How to Avoid being Blown Out of an Office

Author : Alan Weiss
Published: August 24, 2012

Quite a few consultants find themselves out in the cold after seeing a buyer without even knowing what happened. Here are some situations to be aware of and avoid or deal with more productively.

• Your first meeting with the buyer has others present. Try to insist that the first meeting be one-on-one. Some buyers feel the need to “posture” in front of subordinates, and some subordinates see their role as undermining ideas “not invented here.” Tell the buyer that others can always be included later if the two of you think it makes sense.

• The buyer asks for a proposal very rapidly. Instead of thinking you’re so good that it hurts, understand that this is simply a slick way of getting you out of the office. Suggest that a proposal is premature at this point, and return to building a relationship.

• The meeting ends amicably with an agreement to get back together. This is woefully insufficient. You need a firm date and time, and only then if you’ve established a trusting relationship and rapport.

• You are delegated to subordinates or (shudder) human resources “to get their views.” Sometimes that makes sense and sometimes you must do it to please the buyer, but specify: “Let’s make a date now to debrief because I often hear things in these interviews that aren’t consistent with what you and I discuss.”

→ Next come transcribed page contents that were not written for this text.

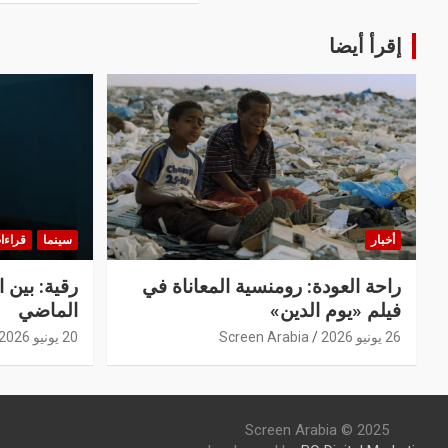
إقرأ أيضا
أخبار
سينما
قراءا
راحة العودة: رومنسية المعاناة في
رقية: بين 
فيلم «يوم الدين»
الماضي
26 يونيو 2026
Screen Arabia
20 يونيو 2026
Screen Arabia © 2025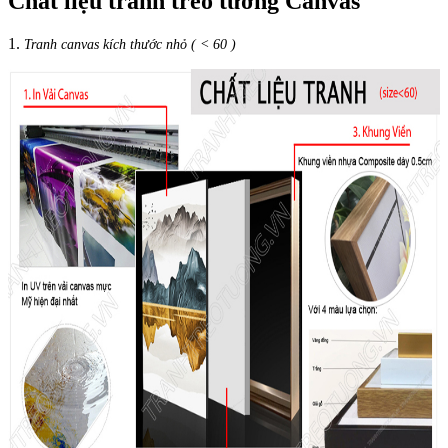
Chất liệu tranh treo tường Canvas
1.
Tranh canvas kích thước nhỏ ( < 60 )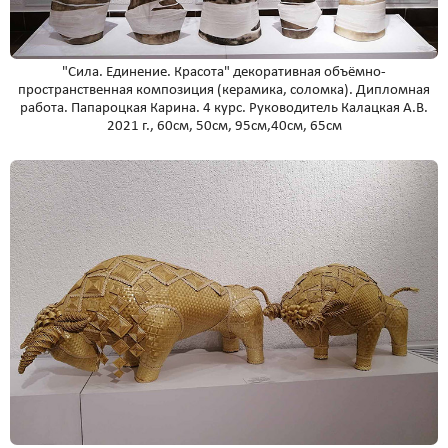
"Сила. Единение. Красота" декоративная объёмно-
пространственная композиция (керамика, соломка). Дипломная
работа. Папароцкая Карина. 4 курс. Руководитель Калацкая А.В.
2021 г., 60см, 50см, 95см,40см, 65см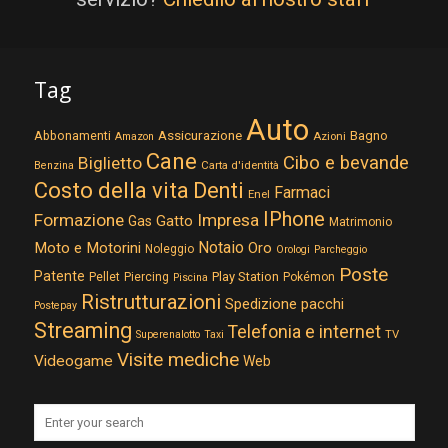
Tag
Auto
Assicurazione
Abbonamenti
Bagno
Azioni
Amazon
Cane
Cibo e bevande
Biglietto
Carta d'identità
Benzina
Costo della vita
Denti
Farmaci
Enel
IPhone
Formazione
Impresa
Gatto
Gas
Matrimonio
Notaio
Moto e Motorini
Oro
Noleggio
Orologi
Parcheggio
Poste
Patente
Play Station
Pellet
Piercing
Pokémon
Piscina
Ristrutturazioni
Spedizione pacchi
Postepay
Streaming
Telefonia e internet
TV
Superenalotto
Taxi
Visite mediche
Videogame
Web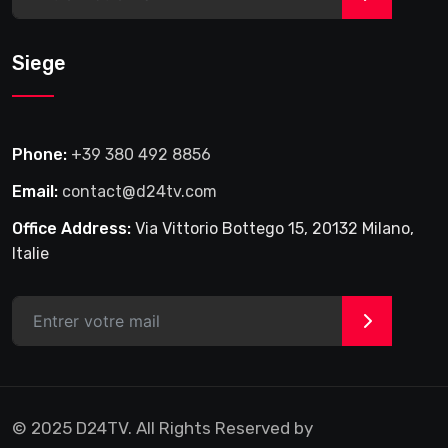
Siege
Phone:
+39 380 492 8856
Email:
contact@d24tv.com
Office Address:
Via Vittorio Bottego 15, 20132 Milano,
Italie
>
© 2025 D24TV. All Rights Reserved by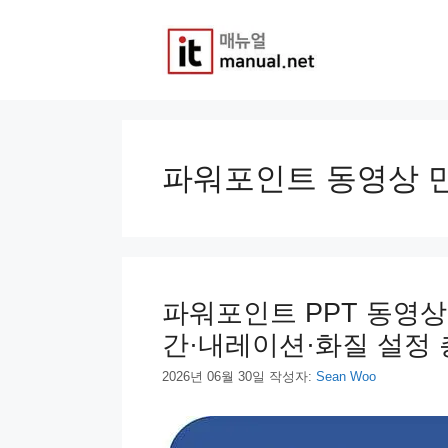
컨
텐
츠
로
건
너
뛰
기
파워포인트 동영상 
파워포인트 PPT 동영상 
간·내레이션·화질 설정 총
2026년 06월 30일
작성자:
Sean Woo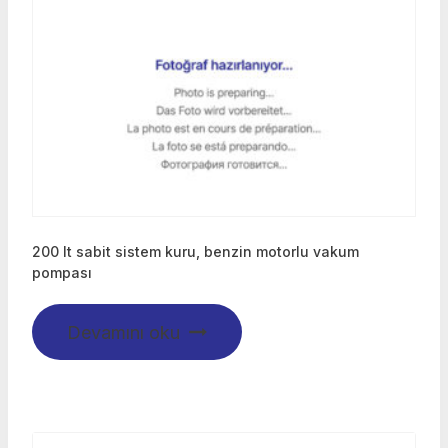
200 lt sabit sistem kuru, benzin motorlu vakum
pompası
Devamını oku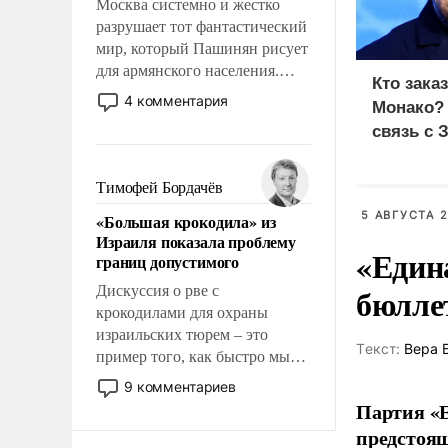
Москва системно и жестко
разрушает тот фантастический
мир, который Пашинян рисует
для армянского населения.
Кто зака
Мир, где этому населению все
4 комментария
Монако?
должны просто по
связь с 
определению, где его
политические прожекты будут
беспрекословно оплачиваться
Тимофей Бордачёв
за счет российских
5 АВГУСТА 2
«Большая крокодила» из
налогоплательщиков и где за
Израиля показала проблему
свои поступки не нужно
«Един
границ допустимого
отвечать.
бюлле
Дискуссия о рве с
крокодилами для охраны
израильских тюрем – это
Tекст:
Вера 
пример того, как быстро мы
двигаемся по пути
9 комментариев
революционных изменений.
Партия «Е
То, что несколько лет назад
предстоящ
было образом для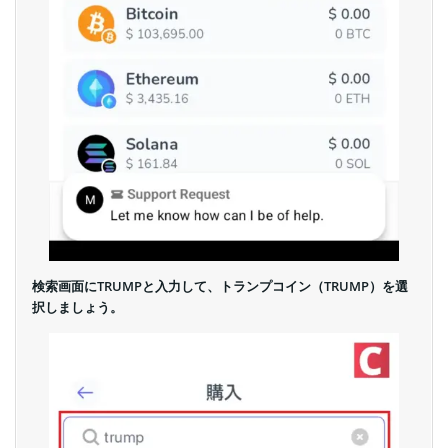
検索画面にTRUMPと入力して、トランプコイン（TRUMP）を選
択しましょう。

• The buyer takes calls and interruptions while you’re present. Tell the buyer that you can see he or she is busy, and you should reschedule since the issues you’re there to discuss are important. (If you’ve flown into town for this meeting, remind the buyer about that.) If you find a buyer checking email or phone messages, it’s time to go. This will either shock the buyer into more cordial behavior or save your time with someone who is rude and not worth your time.

• Never “pitch.” Never bring slides or handouts. Simply converse with the attitude that you are peers trying to evaluate whether you are right for each other in collaborating on a project that will be mutually-beneficial.

• Be interesting. Do your homework on the company and the buyer. Use examples and war stories. Provide metaphors. Provide value on the spot. Demonstrate that this is just the tip of the iceberg, and if you were hired the value would be incredible.

• If you are there because of a referral, remind the buyer of your mutual obligation to the referral source and that you’ll be informing the source of progress.

It’s tough to see key corporate buyers. When you do, make sure you stick around.